### The task
Return every line of the records, exact and in full, until you have returned the line with "Shigatse y los monasterios de", and include none of the pictures.

++++++

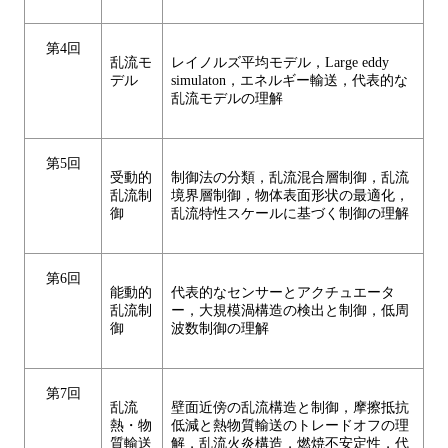
第4回
乱流モ
レイノルズ平均モデル，Large eddy
デル
simulaton，エネルギー輸送，代表的な
乱流モデルの理解
第5回
受動的
制御法の分類，乱流混合層制御，乱流
乱流制
境界層制御，物体表面形状の最適化，
御
乱流特性スケールに基づく制御の理解
第6回
能動的
代表的なセンサーとアクチュエータ
乱流制
ー，大規模渦構造の検出と制御，低周
御
波数制御の理解
第7回
乱流
壁面近傍の乱流構造と制御，摩擦抵抗
熱・物
低減と熱物質輸送のトレードオフの理
質輸送
解，乱流火炎構造，燃焼不安定性，代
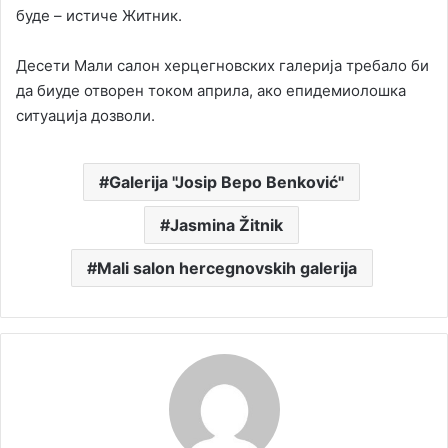
буде – истиче Житник.
Десети Мали салон херцегновских галерија требало би
да биуде отворен током априла, ако епидемиолошка
ситуација дозволи.
Galerija "Josip Bepo Benković"
Jasmina Žitnik
Mali salon hercegnovskih galerija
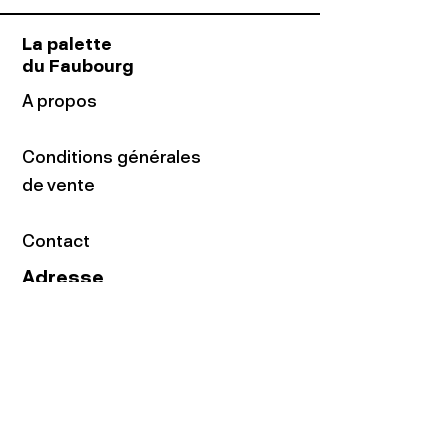
La palette
du Faubourg
A propos
Conditions générales
de vente
Contact
Adresse
16 rue du Faubourg
du Temple
75011 Paris
Tel:
01.48.05.51.85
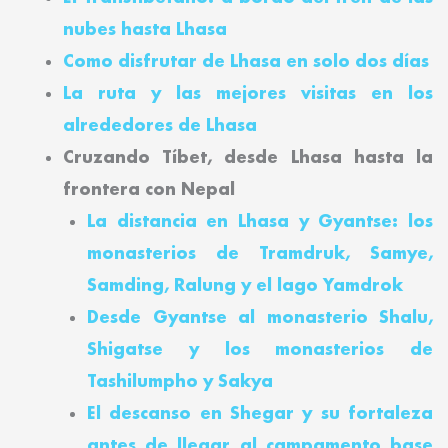
nubes hasta Lhasa
Como disfrutar de Lhasa en solo dos días
La ruta y las mejores visitas en los
alrededores de Lhasa
Cruzando Tíbet, desde Lhasa hasta la
frontera con Nepal
La distancia en Lhasa y Gyantse: los
monasterios de Tramdruk, Samye,
Samding, Ralung y el lago Yamdrok
Desde Gyantse al monasterio Shalu,
Shigatse y los monasterios de
Tashilumpho y Sakya
El descanso en Shegar y su fortaleza
antes de llegar al campamento base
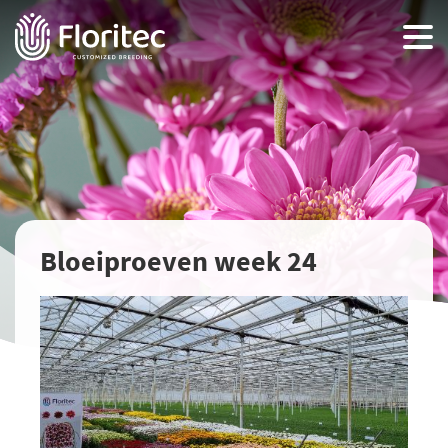
Bloeiproeven week 24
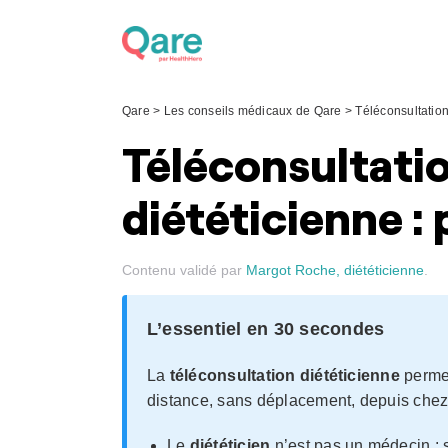
Skip
to
content
Qare
>
Les conseils médicaux de Qare
>
Téléconsultatio
Téléconsultatio
diététicienne :
Contenu validé par
Margot Roche, diététicienne
.
L’essentiel en 30 secondes
La
téléconsultation diététicienne
permet
distance, sans déplacement, depuis chez
Le
diététicien
n’est pas un médecin :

++++++

### Answer below
第4回
乱流モ
レイノルズ平均モデル，Large eddy
デル
simulaton，エネルギー輸送，代表的な
乱流モデルの理解
第5回
受動的
制御法の分類，乱流混合層制御，乱流
乱流制
境界層制御，物体表面形状の最適化，
御
乱流特性スケールに基づく制御の理解
第6回
能動的
代表的なセンサーとアクチュエータ
乱流制
ー，大規模渦構造の検出と制御，低周
御
波数制御の理解
第7回
乱流
壁面近傍の乱流構造と制御，摩擦抵抗
熱・物
低減と熱物質輸送のトレードオフの理
質輸送
解，乱流火炎構造，燃焼不安定性，代
буде – истиче Житник.
Десети Мали салон херцегновских галерија требало би
да биуде отворен током априла, ако епидемиолошка
ситуација дозволи.
Galerija "Josip Bepo Benković"
Jasmina Žitnik
Mali salon hercegnovskih galerija
La palette
du Faubourg
A propos
Conditions générales
de vente
Contact
Adresse
16 rue du Faubourg
du Temple
75011 Paris
Tel:
01.48.05.51.85
nubes hasta Lhasa
Como disfrutar de Lhasa en solo dos días
La ruta y las mejores visitas en los
alrededores de Lhasa
Cruzando Tíbet, desde Lhasa hasta la
frontera con Nepal
La distancia en Lhasa y Gyantse: los
monasterios de Tramdruk, Samye,
Samding, Ralung y el lago Yamdrok
Desde Gyantse al monasterio Shalu,
Shigatse y los monasterios de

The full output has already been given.